Ankara Bayan Masöz Yağmur Hanım

Ankara Bayan Masöz

Hâlâ son savaşı sürdüren, hâlâ onun disiplininin ve yoksunluklarının özlemini çeken şişkoların devri sonlanmış olanti. Edward ile Florence’in paylaştıkları duygu, yani yakında bir gün ülkenin iyiye doğru değişim geçireceği, taze güçlerin, kapalı kaptaki buhar benzer biçimde kendilerine yol açmaya çabaladıklarına dair duygu, kendi serüvenlerinin coşkuına karışıyordu. Altmışlı seneler onların yetişkin olarak beraber girdikleri ilk onyıldı ve mutlaka kendilerine aitti. Gümüş düğmeli blazer ceketleriyle, önlerindeki duble Caol İla’larıyla,1 şimal Afrika ve Normandiya’daki askeri harekâtlara ilişkin anılarıyla, ordu argosundan dillerinde kalan seçkin artıklarla alt katta pipo içenlerin gelecek üzerinde bir hak talepleri olamazdı. Devir, beyefendiler, lütfen! Kalkmakta Ankara Bayan Masöz olan sisin altından yakındaki ağaçlar göründü, lagünün arkasındaki çıplak yeşil kayalıklar ve yer yer gümüş bir deniz, yumuşak gece havası masanın çevresine aktı, onlar da yemek yiyormuş gibi yapmayı sürdürdüler, ikisi de kendi korkularıyla anın içine hapsolmuşlardı. Florence tabağındaki yemekle oynuyordu. Edward çatalının yanıyla kestiği patatesinden ufak lokmalar atıyordu ağzına.

Ankara Bayan Masöz

Özgür eliyle şarap şişesini ve yarı yarıya dolu kadehleri tutmaya çalıştı, fakat bu çok güç ve zihin çelen bir şeydi, kadehler birbirlerine bastırıyor, ayakları elinin içinde çarpışıyor, şarap dökülüyordu. Vazgeçip sadece şarap şişesini boynundan kavradı. Edward o heyecanlı, gerilmiş haldeyken bile, Florence’in alışıldık suskunluğunu anladığını düşündü. Öyleyse sevinmek için daha da çok niçin vardı, bu önemli fırsatı, deneyimin bu ayırıcı çizgisini beraber karşıladıkları için daha da çok sevinmeliydiler. Yatağa uzanmayı önerenin Florence olması da işin heyecanlı yanıydı. Değişen konumu onu özgürleştirmişti. Edward, Florence’in elini bırakmadan masanın çevresini dolaştı, öpmek üzere ona yaklaştı. Elinde şarap şişesiyle bunu yapmanın yakışık almayacağına inandığı için yeniden masaya bıraktı şişeyi.

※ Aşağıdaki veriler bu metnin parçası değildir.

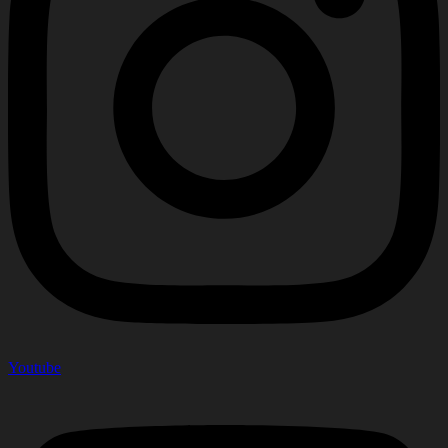
Youtube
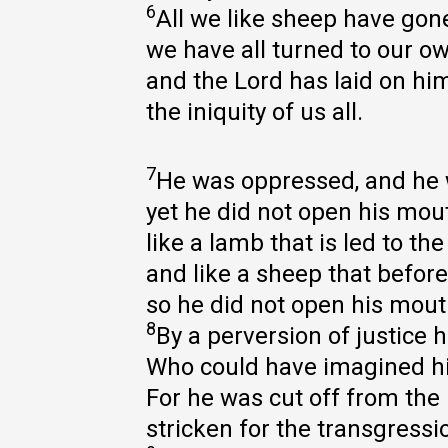
6
All we like sheep have gone
we have all turned to our o
and the Lord has laid on hi
the iniquity of us all.
7
He was oppressed, and he w
yet he did not open his mou
like a lamb that is led to the
and like a sheep that before 
so he did not open his mout
8
By a perversion of justice
Who could have imagined hi
For he was cut off from the l
stricken for the transgressi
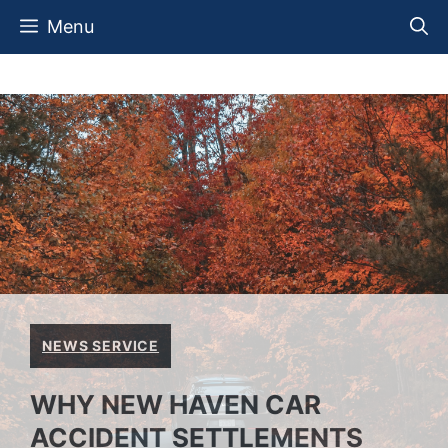
Skip
Menu
to
content
NEWS SERVICE
WHY NEW HAVEN CAR
ACCIDENT SETTLEMENTS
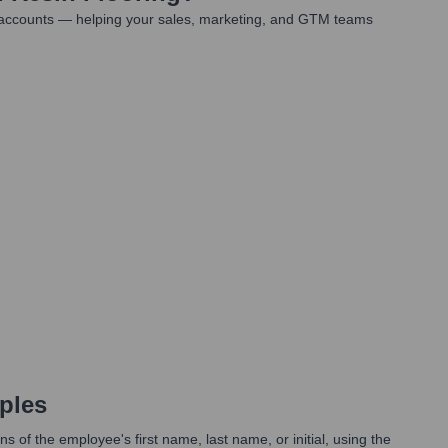
t accounts — helping your sales, marketing, and GTM teams
ples
 of the employee's first name, last name, or initial, using the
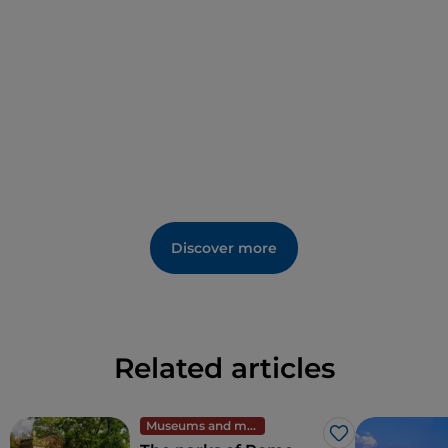
di S. Maria Assunta. Outside the walls, however, there
are Renaissance-era frescoes in the church of
S.
Francesco
. The name of a well-known nearby
bathing establishment refers to black sand, which
sounds like confirmation of the lake's ancient
volcanic origins.
The triad of historic settlements along the banks is
completed by the smaller
Trevignano Romano
, for
environmental and tourism quality, certified by the
Italian Touring Club as an
Orange Flag location.
Discover more
Related articles
Museums and monuments
Like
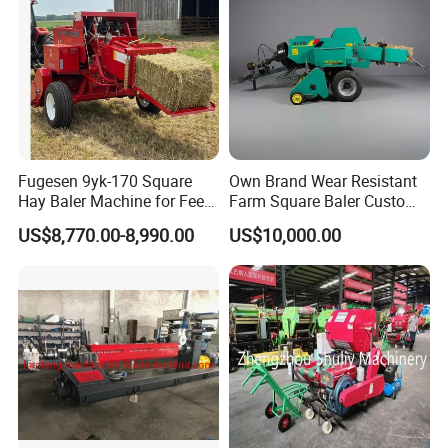
Fugesen 9yk-170 Square
Own Brand Wear Resistant
Hay Baler Machine for Feed
Farm Square Baler Custom
Storage
Square Baler for Field Hay
US$8,770.00-8,990.00
US$10,000.00
Storage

“Ne kadar güzelsin,” diye fısıldadı. Bu adamı ne kadar sevmiş olduğini kendine hatırlattı Florence. Nazikti Edward, hassastı, kendisini seviyordu, ona bir zarar veremezdi. Onun kollarına daha da gömüldü, göğsüne sokuldu, tanıdık kokusunu içine çekti, odunsu bir kokuydu bu, sakinleştiriciydi. “Burada seninle öyle mutluyum ki.” “Ben de çok mutluyum,” dedi Florence usulca.